Some physiologists back up the idea that afternoons are the perfect time to tackle high-intensity exercise.

“That’s because you have the day to warm up as opposed to waking up with stiff joints, and blood flow (in the morning) might not be quite what it is at the end of the day,” said Paul Mellick, assistant professor in the Department of Health and Human Performance at the University of St Thomas.

Yet some trainers and fitness coaches say people should just keep it simple: The best time to exercise is whenever works best for you. “As a physiologist, I don’t care when you do it. Just do it,” said Mark Blegen, chair of the Exercise and Nutrition Sciences department at St Catherine University.

Blegen prefers to exercise in the morning.

When it comes to eating, experts differ on timing.

“From a scientific standpoint, there have been studies that say eating smaller meals, more frequently can be beneficial. So, eating every two hours,” said Katherine Zeratsky, a registered dietitian with the Mayo Clinic in Rochester. “There’s equivalent research that says eating three meals is adequate.”

But they’re unanimous on the importance of breakfast. It keeps your mind sharp and can prevent overeating later. Some say you should eat within an hour of waking up, while others say within two hours is ideal.

So when should you stop eating for the day? Many diets ban foods after 7pm as a way to discourage snacking on unhealthy foods. Sleep experts say eating late at night, especially anything with caffeine, will raise your heart rate and prevent you from falling asleep on time. But some nutritionists see little harm in eating past 7pm and one even recommends having a healthy snack an hour before sleeping.

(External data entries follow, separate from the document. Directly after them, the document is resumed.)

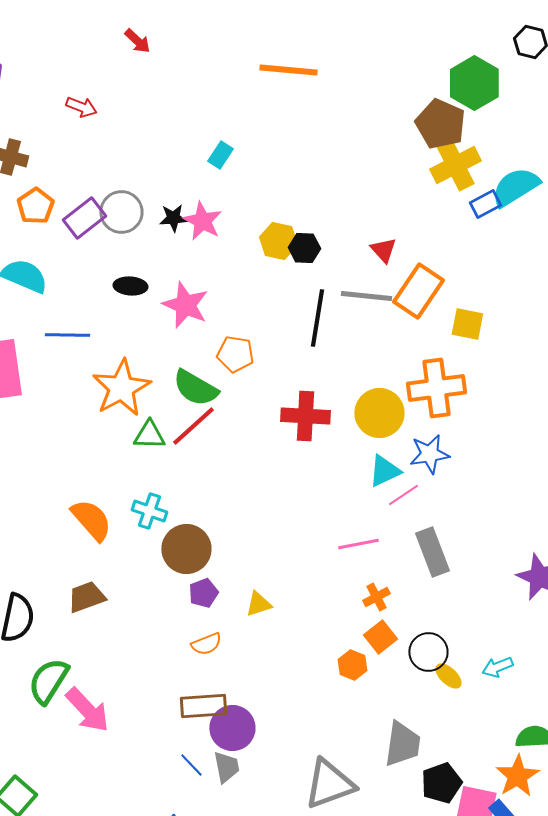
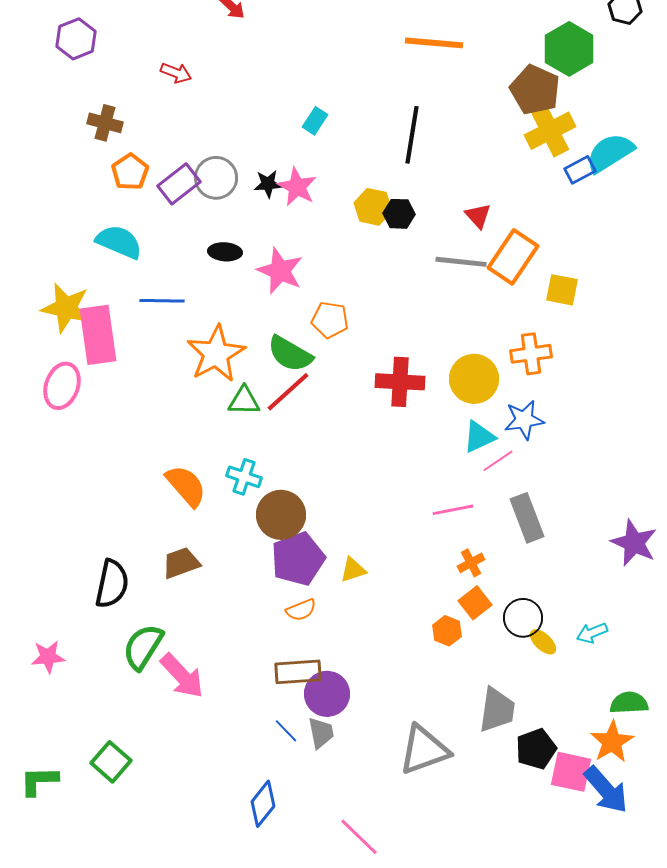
orange line: (288, 70) -> (434, 43), moved
black line: (317, 318) -> (412, 135), moved
orange cross: (436, 388) -> (531, 354), size x0.7
purple pentagon: (203, 593) -> (298, 559), size x1.8

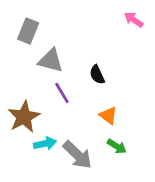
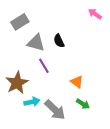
gray rectangle: (28, 31) -> (20, 22), turned 36
black semicircle: (97, 75) -> (59, 41), moved

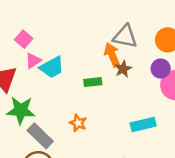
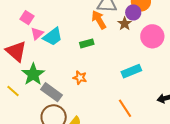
brown star: (123, 69) -> (125, 24), moved
purple circle: (161, 69) -> (133, 12), moved
green star: (21, 110) -> (33, 74), turned -30

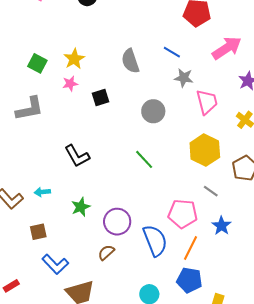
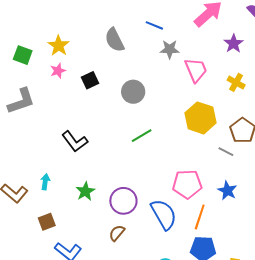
gray circle: (153, 111) -> (133, 92), moved
green line: (144, 159) -> (142, 136), turned -70
gray line: (211, 191) -> (226, 152), moved
cyan arrow: (42, 192) -> (45, 182), turned 112

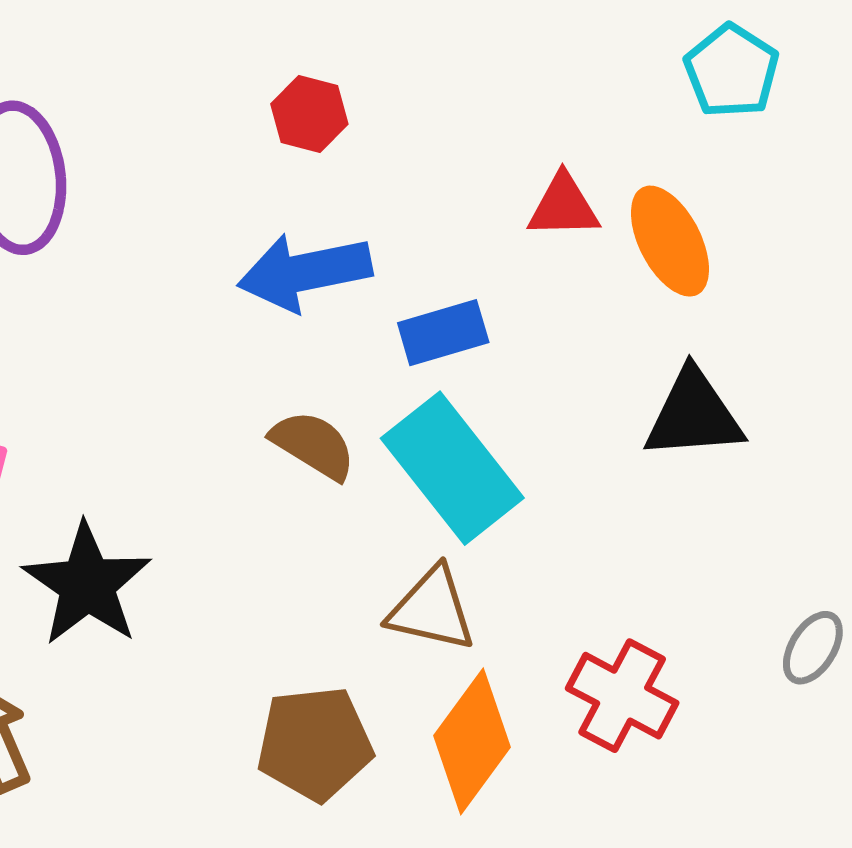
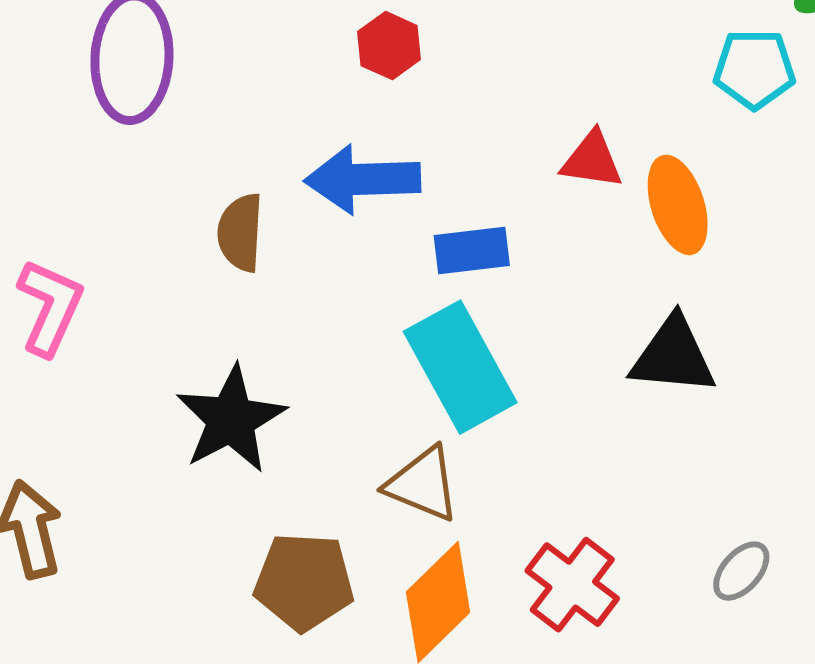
cyan pentagon: (732, 71) -> (754, 69), turned 30
brown semicircle: (313, 445) -> (240, 233), moved, turned -128
black star: (87, 584) -> (231, 419), moved

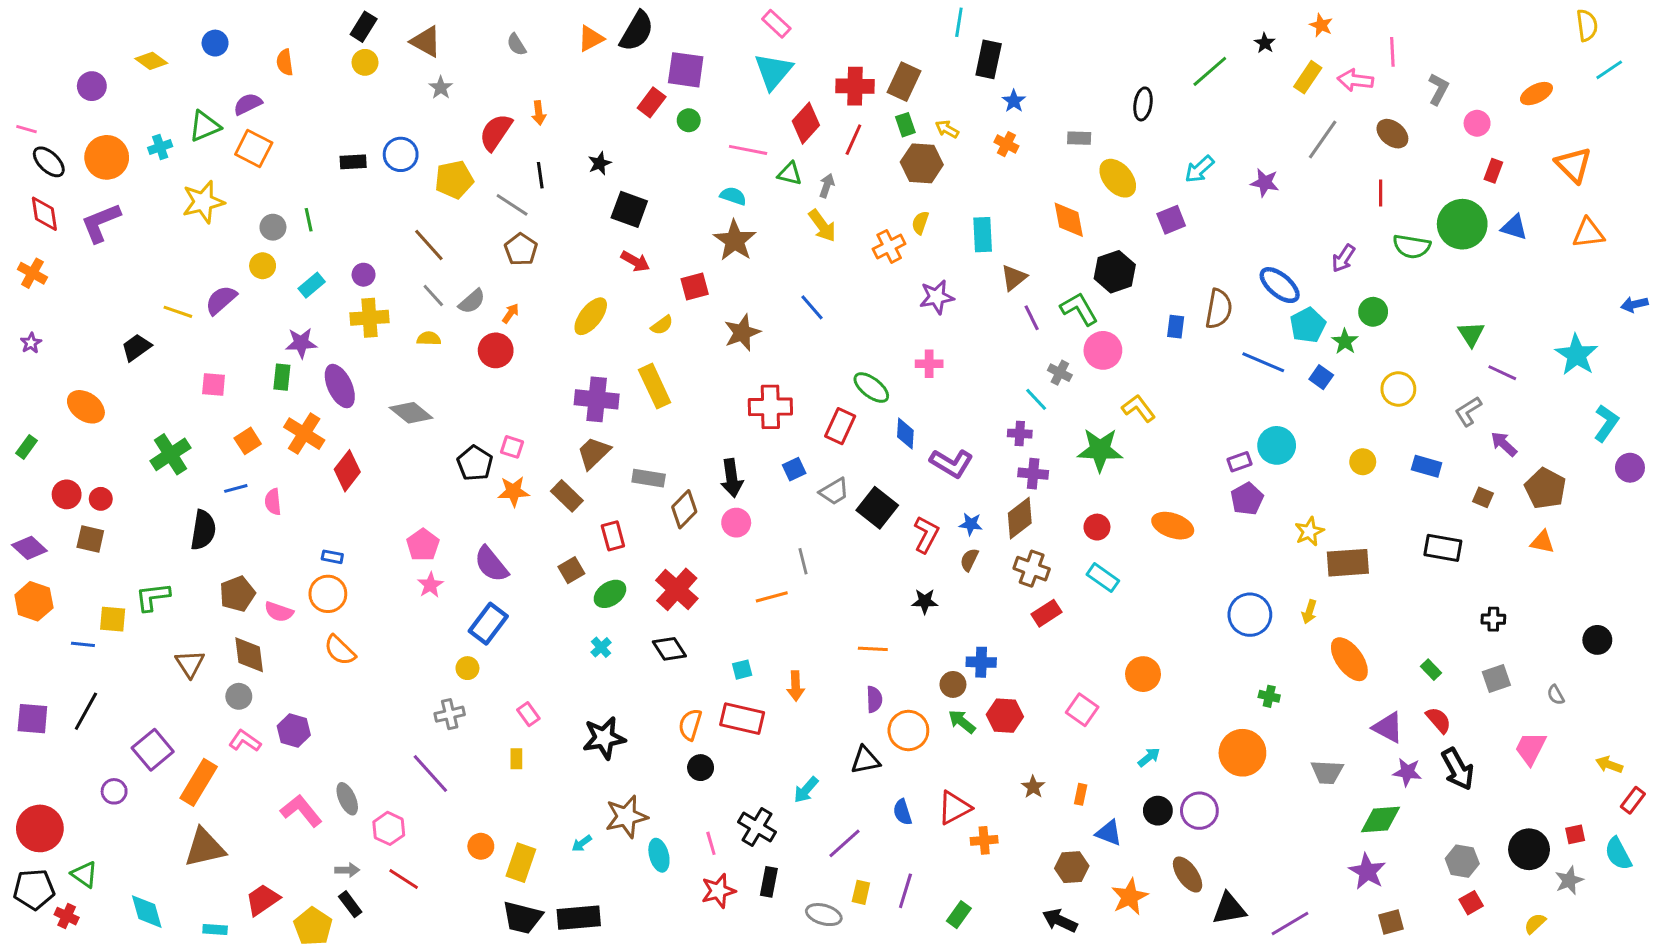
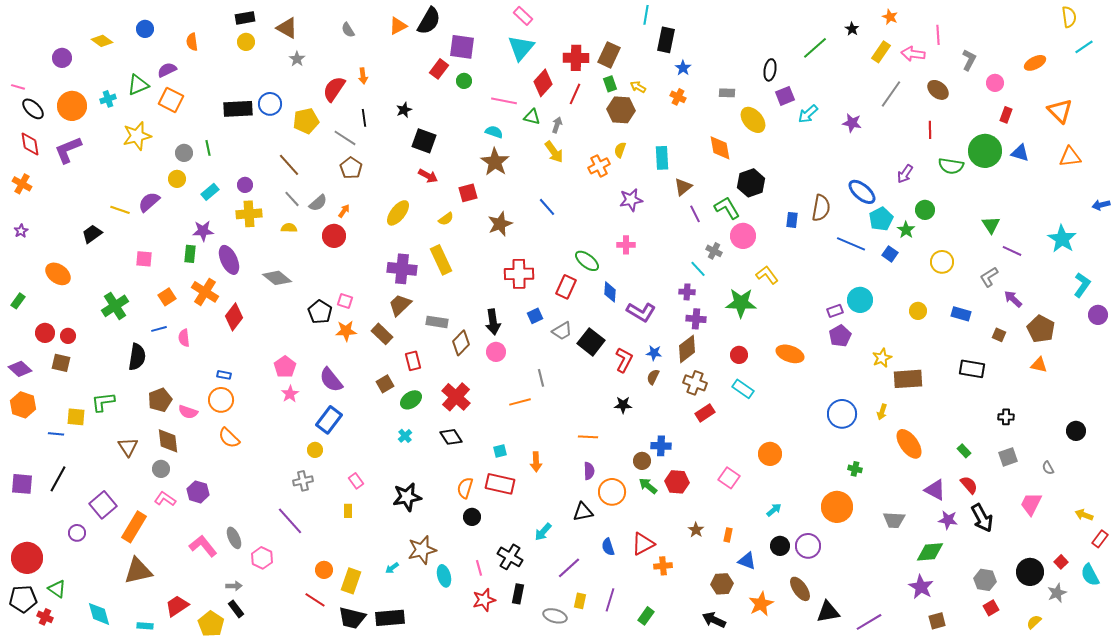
black rectangle: (364, 27) -> (245, 18), turned 48
black rectangle: (353, 162) -> (238, 109), size x1.6
purple square: (1171, 220) -> (785, 96), moved
red square: (1575, 834) -> (1061, 562), turned -32
red line: (404, 879) -> (315, 600), moved

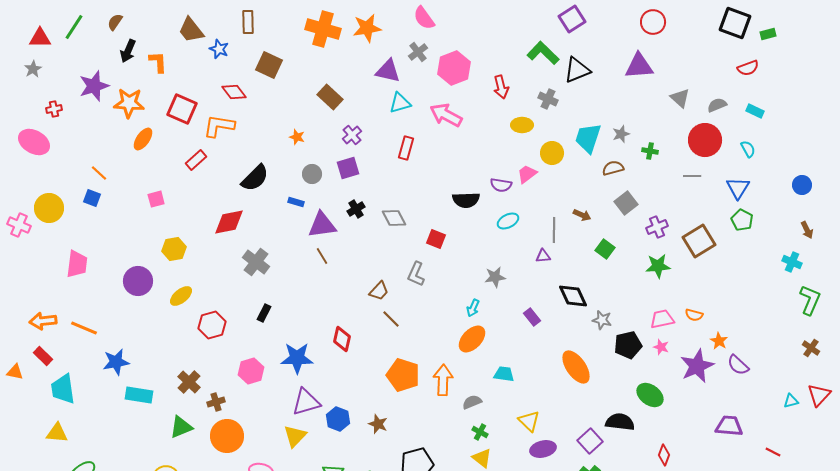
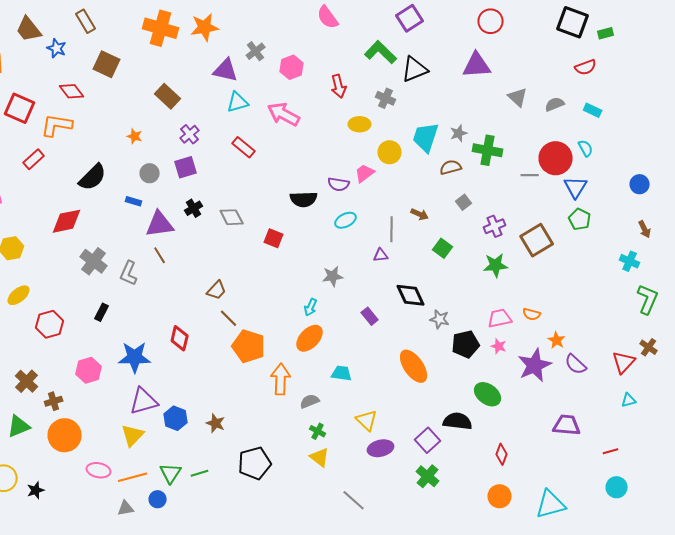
pink semicircle: (424, 18) -> (328, 17), moved
brown rectangle: (248, 22) -> (86, 21), turned -30
pink hexagon: (454, 68) -> (292, 67), size x0.7
red circle: (705, 140) -> (556, 158), moved
red rectangle: (406, 148) -> (244, 147), turned -65
green cross: (650, 151) -> (488, 150), size x1.8
gray square: (626, 203) -> (464, 202), size x0.7
gray L-shape: (416, 274) -> (129, 273), moved
orange pentagon: (403, 375) -> (249, 346), moved
red triangle: (819, 395) -> (624, 362), moved
red line: (773, 452) -> (611, 451), turned -42

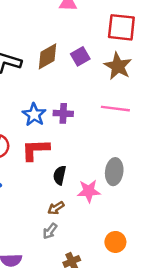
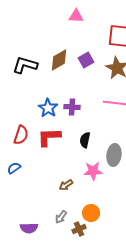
black semicircle: (60, 175) -> (85, 140), moved
gray arrow: (50, 231) -> (61, 217), moved
orange circle: (115, 242) -> (91, 213), moved

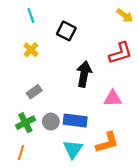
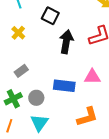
black arrow: (84, 74) -> (66, 42), moved
blue rectangle: (75, 120) -> (64, 86), moved
cyan triangle: (73, 149) -> (39, 123), moved

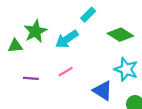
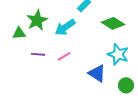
purple line: (31, 78) -> (38, 54), moved

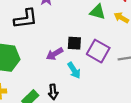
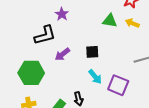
purple square: (98, 51) -> (118, 85), moved
purple arrow: (55, 54) -> (62, 54), moved

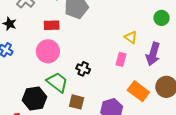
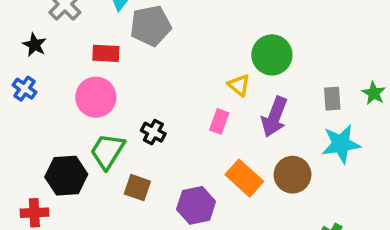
green circle: (162, 18) -> (272, 55), moved, size x1.5
green trapezoid: (57, 82) -> (107, 151), turned -100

“This is where we might differ from a lot of people,” said Darlene Kvist, founder of Nutritional Weight and Wellness in the Twin Cities. “We believe that an hour before you go to bed, you need to have a snack with a little fat and a little bit of carbohydrates. The fat helps to stabilise blood sugars through the night so (people) sleep more soundly and deeper and they’re more rested in the morning.”

Indeed, early risers stand to benefit from several wellness pursuits timed perfectly for the morning hours.

Erik Storlie teaches meditation at the University of Minnesota’s Center for Spirituality and Healing, where his students often ask “when should I meditate?” He tells them that they must find their own optimum time, but generally, one of the best times is when you wake up - when the world is quiet. He also suggested pausing in the middle of the day, and just before you lay your head on the pillow at night.